I originally wrote:
The first version of the MUCH request is less readable to me. Especially since you are not trying to smooth out the matching column inside the correlated subquery. JOINs are much clearer.
I still believe and support these claims, but I would like to add to my original answer based on new information added to the question. You asked if there are general rules or theories about what works best, TOP (1) or JOIN, leaving aside readability and preference)? I will reinstall, as I commented that no, there are no general rules or theories. When you have a specific example, it is very easy to prove that it works better. Let's take these two queries, similar to yours, but which work against system objects that we can all check:
-- query 1: SELECT name, (SELECT TOP (1) [object_id] FROM sys.all_sql_modules WHERE [object_id] = o.[object_id] ) FROM sys.all_objects AS o; -- query 2: SELECT o.name, m.[object_id] FROM sys.all_objects AS o LEFT OUTER JOIN sys.all_sql_modules AS m ON o.[object_id] = m.[object_id];
They return accurate results (3,179 rows on my system), but by that I mean the same data and the same number of rows. One clue that they do not look like the same query (or at least doesn't match the same execution plan) is that the results are returned in a different order. Although I did not expect any order to be maintained or respected because I did not enable ORDER BY anywhere, I would expect SQL Server to select the same order if they essentially use the same plan.

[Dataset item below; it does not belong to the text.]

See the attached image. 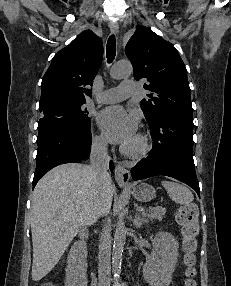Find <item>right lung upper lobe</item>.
I'll list each match as a JSON object with an SVG mask.
<instances>
[{"label": "right lung upper lobe", "mask_w": 231, "mask_h": 286, "mask_svg": "<svg viewBox=\"0 0 231 286\" xmlns=\"http://www.w3.org/2000/svg\"><path fill=\"white\" fill-rule=\"evenodd\" d=\"M103 57V45L92 31L80 33L52 59L41 86L39 106L56 101H86Z\"/></svg>", "instance_id": "cb5924a9"}]
</instances>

But this is not so. We see this by checking plans and comparing them. In this case, I will use SQL Sentry Plan Explorer , a free execution plan analysis tool from my company - you can get some of this information from Management Studio, but other parts are much easier to access in Plan Explorer (for example, actual duration and processor). The top plan is the version of the subquery, the bottom is the connection. Again, the subquery is at the top, the connection is at the bottom:

[ click for full size ]

[ click for full size ]
Actual execution plans: 85% of the total cost of running two queries is in the subquery version. This means that it is more than 5 times more expensive than the compound. Both the processor and I / O are much higher with the subquery version β look at all these readings! 6,600 + pages to return ~ 3,000 rows, while the connection version returns data with much less I / O β only 110 pages.

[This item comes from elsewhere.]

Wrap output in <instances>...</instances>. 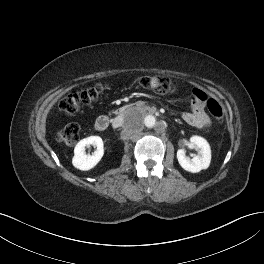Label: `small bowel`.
Wrapping results in <instances>:
<instances>
[{"label":"small bowel","instance_id":"small-bowel-1","mask_svg":"<svg viewBox=\"0 0 264 264\" xmlns=\"http://www.w3.org/2000/svg\"><path fill=\"white\" fill-rule=\"evenodd\" d=\"M206 94L199 90L194 89L191 96V111H184L181 114L182 119L189 125L196 128L207 127L210 123L209 116L205 111Z\"/></svg>","mask_w":264,"mask_h":264}]
</instances>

But why? Since the subquery version works essentially like a scalar function that you go to and grab the matching TOP row from another table, but do it for each row of the original query. We see that the operation is performed 3,179 times, looking at the tab βTop operationsβ, which shows the number of executions for each operation. Once again, the more expensive version of the subquery is on top, and the connection version is as follows:


I will spare you a more thorough analysis, but in general, the optimizer knows what it does. Indicate your intention (the connection of this type between these tables) and in 99% of cases when it will work on its own, which is the best way to do this (for example, an implementation plan). If you try to eliminate the optimizer, keep in mind that you are going to a fairly developed territory.
There are exceptions to each rule, but in this particular case, the subquery is definitely bad. Does this mean that the proposed syntax in the first request is always a bad idea? Absolutely not. There may be unclear cases where the subquery version works as well as the connection. I cannot think that there is much where the subquery will work better. Therefore, I would be mistaken on the side of the one that is likely to be better or better and the one that is more readable. I donβt see the benefits for the subquery version, even if you consider it more readable, because it is likely to lead to worse performance.
In general, I highly recommend that you stick to a more readable, self-documenting syntax if you don't find a case where the optimizer doesn't do it right (and I would put in 99% of cases when the problem was bad statistics or the sniffing parameter, and not the query syntax) . I would suspect that outside of these cases, reproductions that you could reproduce, where intricate queries that work better than their more direct and logical equivalents, will be quite rare. Your motivation for looking for these cases should be about the same as your preference for a non-intuitive syntax over the generally accepted "best practice" syntax.